Wherever a line in the records contains the word "will", return that line.

— Supplied material —
◆ ◆ ◆ ◆ ◆
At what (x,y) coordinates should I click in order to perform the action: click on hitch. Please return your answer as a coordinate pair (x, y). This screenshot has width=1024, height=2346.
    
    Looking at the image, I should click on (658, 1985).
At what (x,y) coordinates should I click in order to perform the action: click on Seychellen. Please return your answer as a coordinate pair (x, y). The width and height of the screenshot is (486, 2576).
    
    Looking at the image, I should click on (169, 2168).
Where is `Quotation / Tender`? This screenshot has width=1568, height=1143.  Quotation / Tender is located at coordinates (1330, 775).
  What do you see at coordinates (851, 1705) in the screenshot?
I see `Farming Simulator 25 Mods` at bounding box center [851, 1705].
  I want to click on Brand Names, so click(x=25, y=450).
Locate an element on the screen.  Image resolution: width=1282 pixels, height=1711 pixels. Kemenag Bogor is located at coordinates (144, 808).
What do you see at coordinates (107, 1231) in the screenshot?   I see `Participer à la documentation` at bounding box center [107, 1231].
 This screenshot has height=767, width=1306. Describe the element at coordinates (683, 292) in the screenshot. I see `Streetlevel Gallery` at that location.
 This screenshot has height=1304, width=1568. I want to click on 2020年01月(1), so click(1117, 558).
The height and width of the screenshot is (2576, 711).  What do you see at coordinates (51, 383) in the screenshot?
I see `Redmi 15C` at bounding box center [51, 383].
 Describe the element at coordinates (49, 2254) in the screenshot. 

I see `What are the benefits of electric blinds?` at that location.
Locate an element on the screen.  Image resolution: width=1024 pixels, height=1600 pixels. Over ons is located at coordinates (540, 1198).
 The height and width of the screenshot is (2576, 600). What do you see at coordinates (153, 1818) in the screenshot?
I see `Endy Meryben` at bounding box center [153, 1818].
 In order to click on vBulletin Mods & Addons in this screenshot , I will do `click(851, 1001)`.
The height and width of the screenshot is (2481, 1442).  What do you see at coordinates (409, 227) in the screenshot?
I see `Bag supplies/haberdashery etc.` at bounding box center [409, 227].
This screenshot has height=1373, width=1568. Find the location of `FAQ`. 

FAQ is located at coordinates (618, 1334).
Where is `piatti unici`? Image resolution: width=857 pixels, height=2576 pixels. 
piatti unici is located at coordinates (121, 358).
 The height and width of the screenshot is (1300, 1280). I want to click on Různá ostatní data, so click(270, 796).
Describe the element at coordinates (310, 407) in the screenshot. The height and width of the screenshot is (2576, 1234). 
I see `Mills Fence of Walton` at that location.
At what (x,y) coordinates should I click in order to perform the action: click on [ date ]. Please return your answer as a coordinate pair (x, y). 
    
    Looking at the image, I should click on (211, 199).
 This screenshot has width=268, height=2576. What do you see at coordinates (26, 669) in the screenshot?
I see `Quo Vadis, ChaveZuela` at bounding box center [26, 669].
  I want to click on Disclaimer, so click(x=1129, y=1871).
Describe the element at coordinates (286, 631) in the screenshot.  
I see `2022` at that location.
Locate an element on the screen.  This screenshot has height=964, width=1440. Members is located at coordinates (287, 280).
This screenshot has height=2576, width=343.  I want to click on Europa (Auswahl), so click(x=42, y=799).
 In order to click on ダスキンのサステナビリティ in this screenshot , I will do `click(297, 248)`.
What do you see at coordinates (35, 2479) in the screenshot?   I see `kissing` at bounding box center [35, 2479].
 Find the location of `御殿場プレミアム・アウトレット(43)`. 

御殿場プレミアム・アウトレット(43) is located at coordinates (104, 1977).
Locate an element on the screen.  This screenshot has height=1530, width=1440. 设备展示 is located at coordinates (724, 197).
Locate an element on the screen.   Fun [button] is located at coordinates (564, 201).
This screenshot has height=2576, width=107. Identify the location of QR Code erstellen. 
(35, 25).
◆ ◆ ◆ ◆ ◆
— Response to this task —
 In order to click on vBulletin Mods & Addons in this screenshot , I will do `click(851, 1001)`.
 In order to click on ダスキンのサステナビリティ in this screenshot , I will do `click(297, 248)`.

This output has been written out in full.